The SPDR S&P Homebuilders ETF is on pace for its best quarter since 2012, up over 17 percent since Jan. 1. The rally is largely pegged to lower interest rates, with the U.S. 10-year Treasury yield sitting at its lowest level in more than a year.
And if you ask specialists such as Mary Ann Bartels, Bank of America-Merrill Lynch's head of ETF strategy, this environment isn't all that different from the homebuilders' last hurrah in 2012.
"Homebuilders did well in 2012. Well, we had a bear market in 2011. We just had a bear market in December. Homebuilders were down over 30 percent," Bartels told CNBC's "ETF Edge" on Monday, adding that lower interest rates are historically "very positive for the industry."
But investors should review their options before blindly buying into the space, Dave Nadig, managing director of ETF.com, said in the same interview.
He explained that while the iShares U.S. Home Construction ETF is market-cap-weighted, a risk-averse characteristic that means larger-cap companies account for a bigger chunk of the portfolio than their smaller counterparts, its holdings are closely related to homebuilding. Its top holdings include names such as Lennar, D.R. Horton and PulteGroup.
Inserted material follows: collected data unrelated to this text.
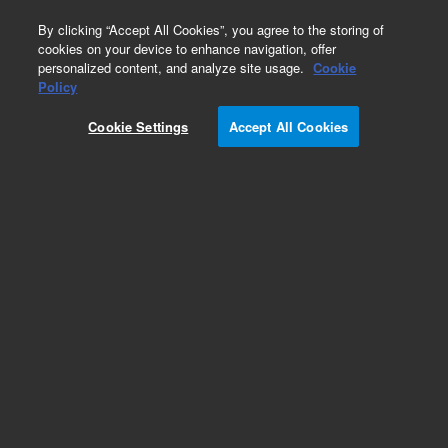
0
By clicking “Accept All Cookies”, you agree to the storing of
cookies on your device to enhance navigation, offer
personalized content, and analyze site usage.
Cookie
Policy
Cookie Settings
Accept All Cookies
Repair Parts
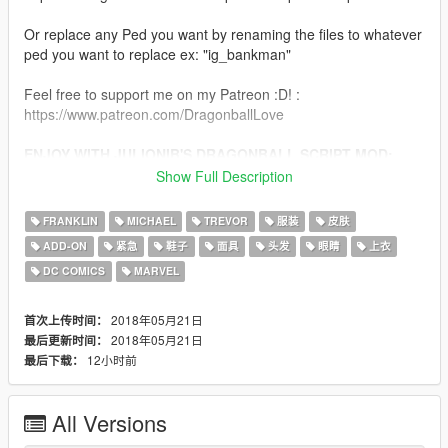
Or replace any Ped you want by renaming the files to whatever
ped you want to replace ex: "ig_bankman"
Feel free to support me on my Patreon :D! :
https://www.patreon.com/DragonballLove
ENJOY WITH JULIONIB'S DRAGONBALL SCRIPT MOD:
http://gtaxscripting.blogspot.de/2017/10/gta-v-dragon-
Show Full Description
ball-script-mod-work-in.html
FRANKLIN
MICHAEL
TREVOR
服装
皮肤
CHANGELOG:
ADD-ON
紧急
鞋子
面具
头发
眼睛
上衣
DC COMICS
MARVEL
Final - Bardock Base Form Add-On
2018年05月21日
首次上传时间：
2018年05月21日
最后更新时间：
12小时前
最后下载：
All Versions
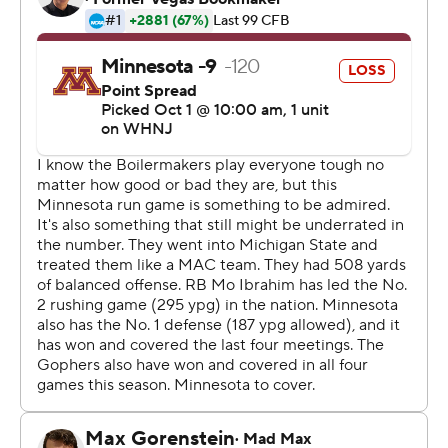
interceptions of Tanner Morgan, one in the end zone in
the second quarter and another in the closing stretch.
Quarterback Aidan O'Connell returned from a one-
game absence for the Boilermakers (3-2, 1-1 Big Ten) and
bounced back from two first-half interceptions to direct
two drives for scores in the final 5 minutes.
''It was obviously frustrating. You never want to be on
the sideline. It was hard to watch in practice and in the
game last week, but I think it made me realize how
much I do love my teammates,'' said O'Connell, who
went 27 for 40 for 199 yards.
The Spoilermakers is more like it. They beat No. 2 Iowa
and No. 3 Michigan State last season and three ranked
teams in 2018. This time, they knocked off a Gophers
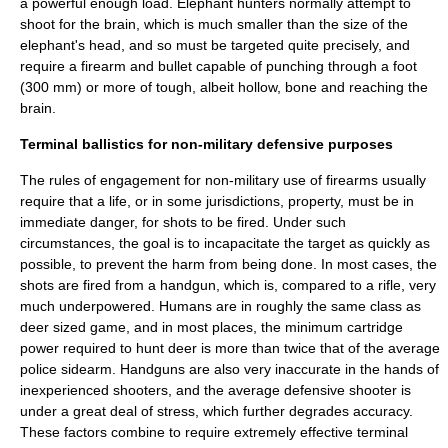
a powerful enough load. Elephant hunters normally attempt to
shoot for the brain, which is much smaller than the size of the
elephant's head, and so must be targeted quite precisely, and
require a firearm and bullet capable of punching through a foot
(300 mm) or more of tough, albeit hollow, bone and reaching the
brain.
Terminal ballistics for non-military defensive purposes
The rules of engagement for non-military use of firearms usually
require that a life, or in some jurisdictions, property, must be in
immediate danger, for shots to be fired. Under such
circumstances, the goal is to incapacitate the target as quickly as
possible, to prevent the harm from being done. In most cases, the
shots are fired from a handgun, which is, compared to a rifle, very
much underpowered. Humans are in roughly the same class as
deer sized game, and in most places, the minimum cartridge
power required to hunt deer is more than twice that of the average
police sidearm. Handguns are also very inaccurate in the hands of
inexperienced shooters, and the average defensive shooter is
under a great deal of stress, which further degrades accuracy.
These factors combine to require extremely effective terminal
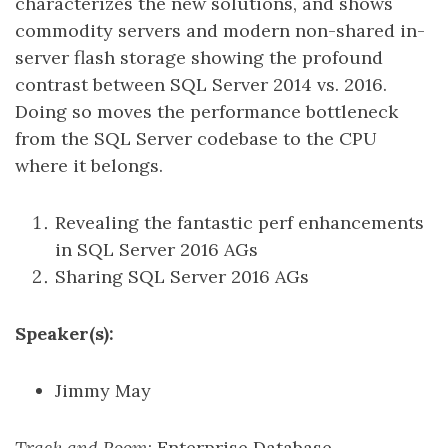
characterizes the new solutions, and shows
commodity servers and modern non-shared in-
server flash storage showing the profound
contrast between SQL Server 2014 vs. 2016.
Doing so moves the performance bottleneck
from the SQL Server codebase to the CPU
where it belongs.
Revealing the fantastic perf enhancements
in SQL Server 2016 AGs
Sharing SQL Server 2016 AGs
Speaker(s):
Jimmy May
Track and Room
: Enterprise Database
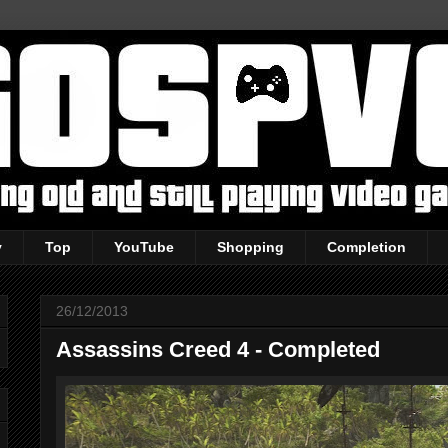
y
Top
YouTube
Shopping
Completion
26/12/2013
Assassins Creed 4 - Completed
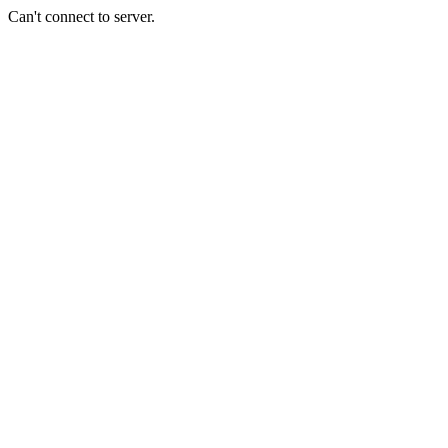
Can't connect to server.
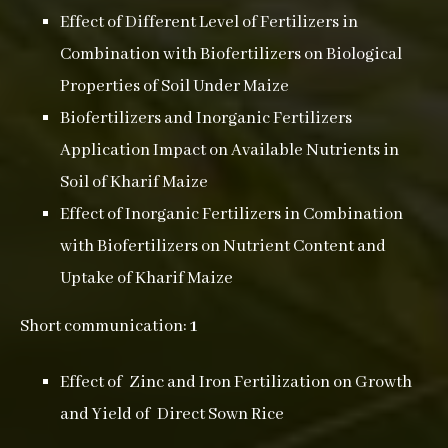
Effect of Different Level of Fertilizers in
Combination with Biofertilizers on Biological
Properties of Soil Under Maize
Biofertilizers and Inorganic Fertilizers
Application Impact on Available Nutrients in
Soil of Kharif Maize
Effect of Inorganic Fertilizers in Combination
with Biofertilizers on Nutrient Content and
Uptake of Kharif Maize
Short communication:
1
Effect of Zinc and Iron Fertilization on Growth
and Yield of Direct Sown Rice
The SPDR S&P Homebuilders ETF, on the other hand, is equal-weighted, meaning large-cap and small-cap companies are given the same degree of importance, but it's more of an indirect play on home construction, Nadig said. Stocks such as Lowe's and Owens Corning top its list of holdings.
"When you're looking at what's really a theme, not a sector, I tend to think that the cap weighting here may actually help you," Nadig said. "The equal-weighted here spreads you out really thin across Home Depot and Lowe's and firms that you may not think of as being core homebuilding holdings. So, here, I like the market-cap-weighted version."
The SPDR S&P Homebuilders ETF and iShares U.S. Home Construction ETF both continued to trade higher in Monday's session.